Woody marvellous ideas

8 min read

Autumn WILDLIFE

Adrian Thomas looks at how to create a woodland area in your garden to benefit both you and wildlife

Mahonia media ‘Charity’ glows in this beautiful woodland garden, with a rustic wooden archway inviting you to explore
Acer palmatum and cornus work well together in a woodland scheme

In the home, many of us are skilled at fitting as much as we can into a small space, and what we don’t do is limit ourselves to storing everything on the floor – how illogical would that be? No, we put up shelves and install sets of drawers and mount kitchen units: we think vertically.

It’s a great lesson to take into the garden, and I don’t mean in how to organise your shed and greenhouse (although, of course, it’s very useful there, too!). I mean as inspiration for filling your space with plants and benefitting wildlife in the process.

It’s all about taking advantage of the fact that plants are excellent at creating their own stacking system, layer after layer from the ground right up to the canopy. The sky is almost the limit!

You can see it to natural effect in our best woodlands. Mature trees tower into the sky, branching out in full grandeur, hogging the limelight, but they create vast spaces beneath them. This is where shrubs and saplings can grow, while beneath them is a rich ground layer of bulbs, flowering plants and ferns.

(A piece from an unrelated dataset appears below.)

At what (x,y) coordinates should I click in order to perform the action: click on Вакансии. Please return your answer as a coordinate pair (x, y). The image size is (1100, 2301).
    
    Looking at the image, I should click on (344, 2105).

On the one hand, you could see all these plants as if engaged in a desperate battle for supremacy, with the ancient trees winning the lion’s share of the light. But it’s more fitting to view it as a community living harmoniously together, each species occupying its own niche, and many actually aiding those around them with their presence.

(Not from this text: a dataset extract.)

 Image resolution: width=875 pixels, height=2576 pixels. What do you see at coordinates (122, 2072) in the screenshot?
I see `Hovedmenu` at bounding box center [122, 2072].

Squirrel scampering up a beech tree

So, the trees may look dominant but they are actually feeding the woodland floor beneath with their leaves when they fall each autumn, and we now know so much more (but still have plenty to learn) about the great interconnected web of fungi threads that engage the trees and woodland plants in a network of underground chemical communication and collaboration.

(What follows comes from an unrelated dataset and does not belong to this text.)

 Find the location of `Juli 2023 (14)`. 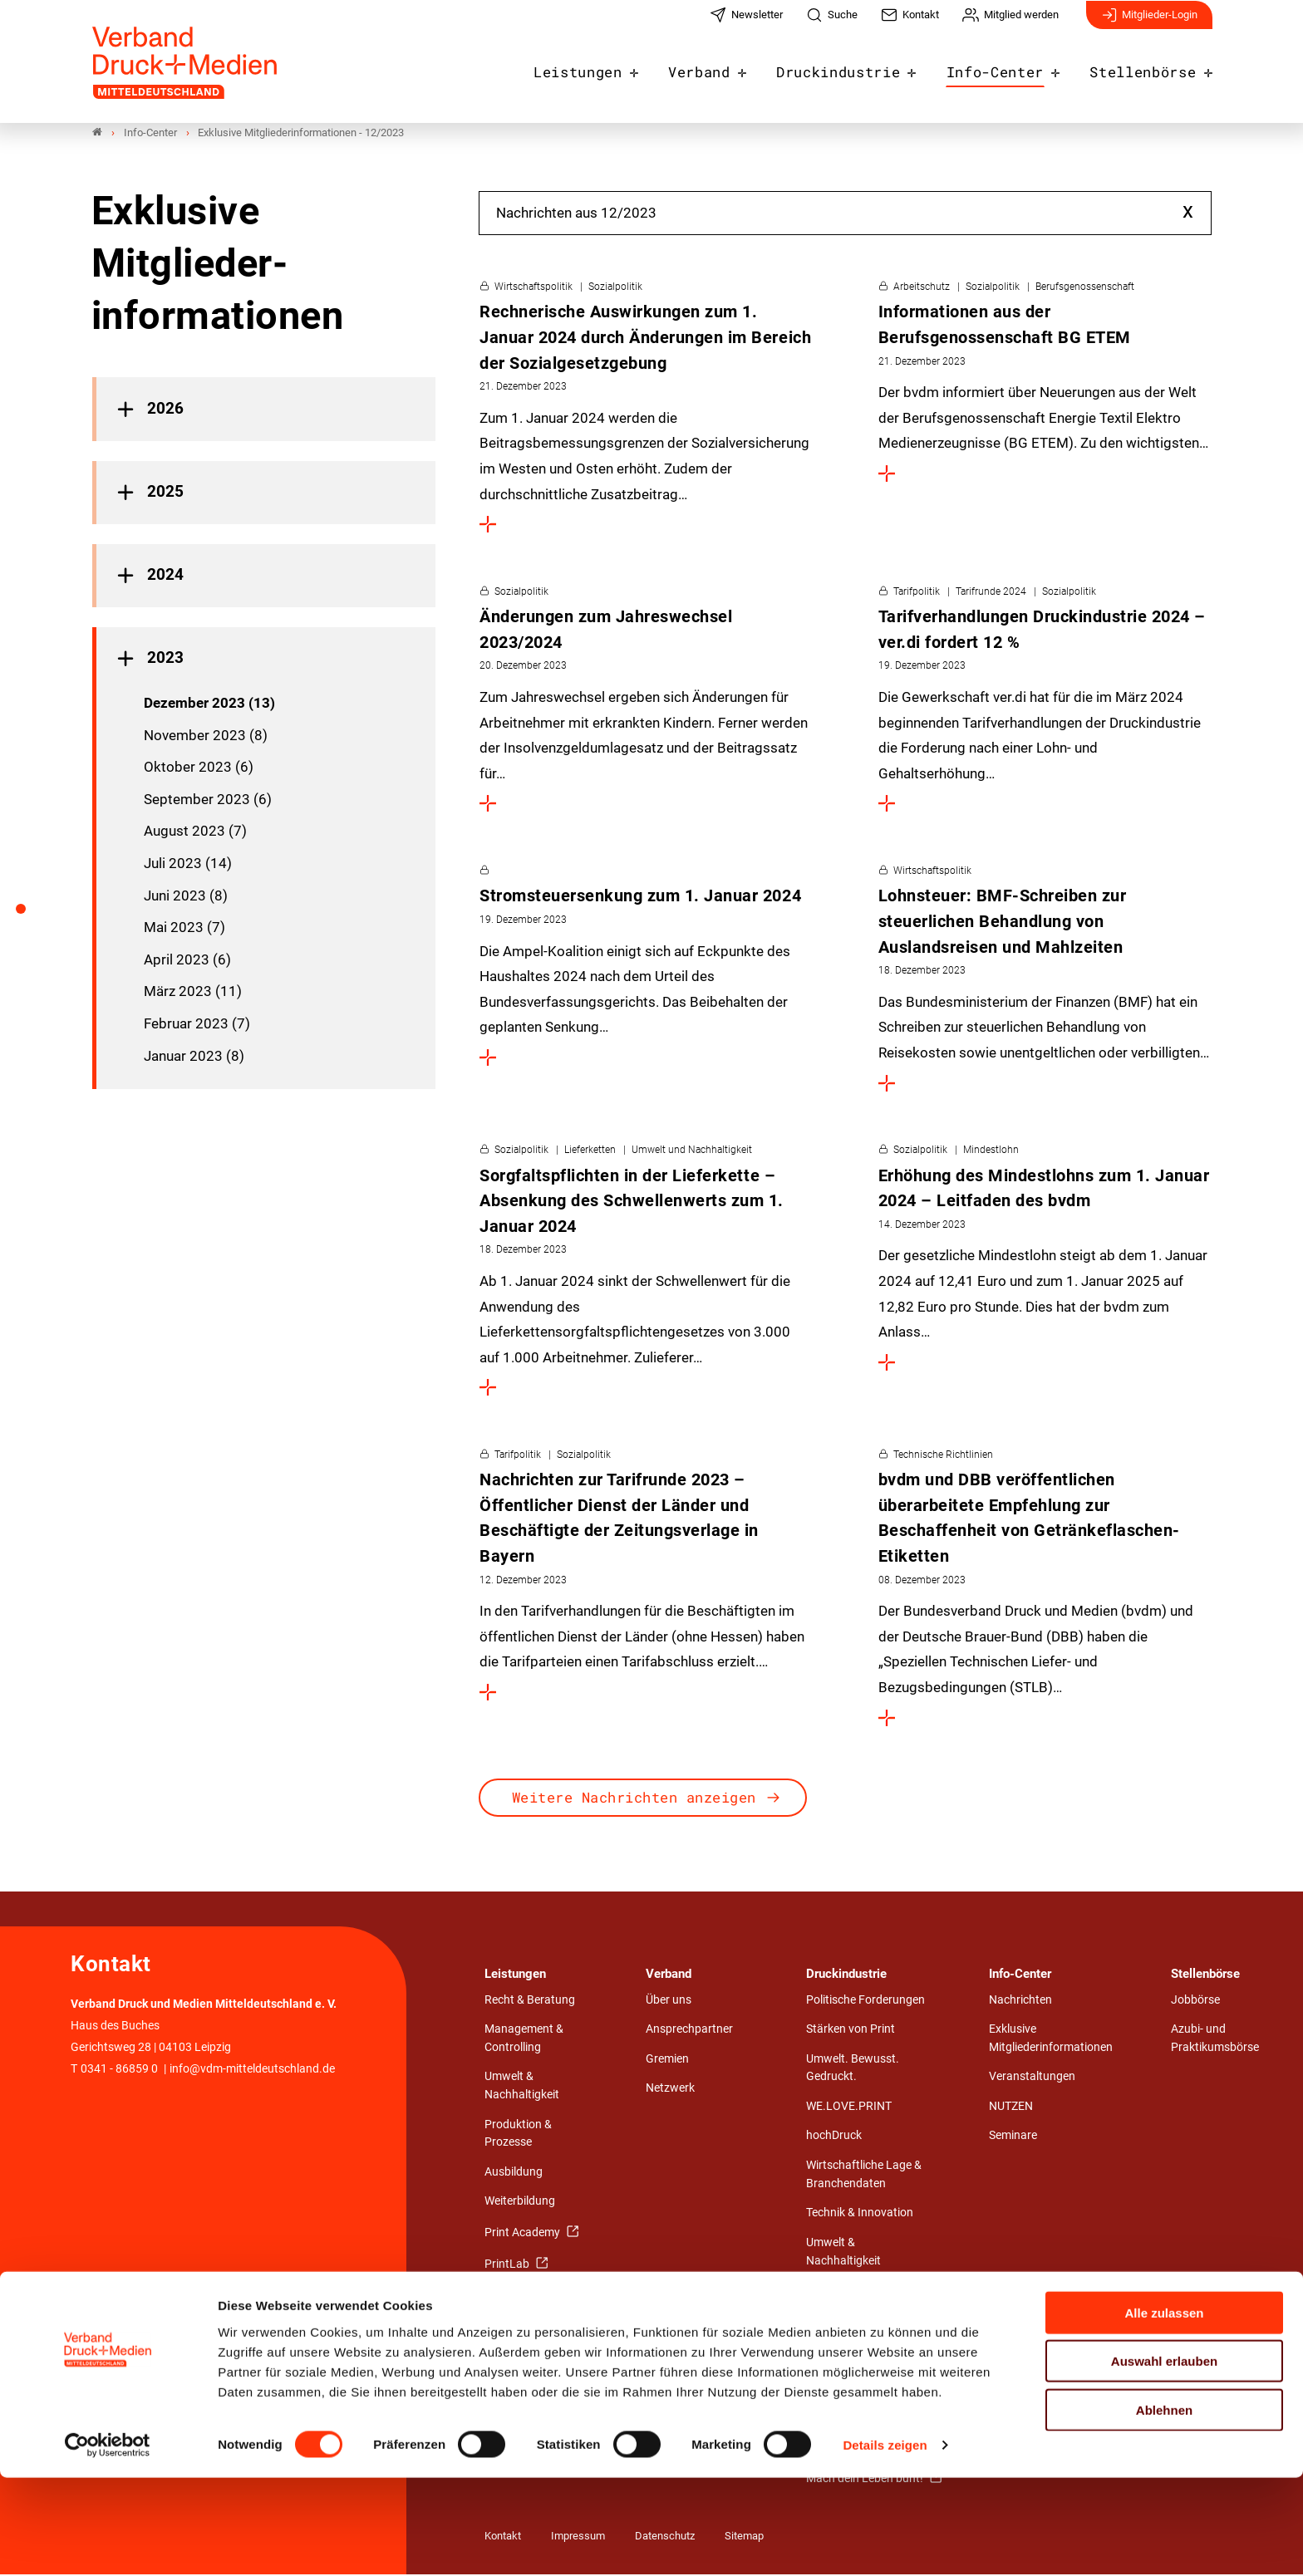 Juli 2023 (14) is located at coordinates (188, 864).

This storeyed effect is a multi-layer cake that you can cook up in your own garden. I don’t mean all over it – not many of us want to turn our entire garden into dense forest. But having an area that is tiered in its planting will add height and structure and diversity.

The benefits of woodland areas in gardens extend to the environment as a whole. In particular, the shade cast by trees is wonderfully cooling. Recent research found that tree cover in cities can reduce the land temperature by between as much as 12 degrees centigrade. I’m sure that in the ridiculous 40-degree Celsius summer temperatures of 2022, many of you found that sunny parts of the garden were no-go, but sitting in the shade was a blessed release.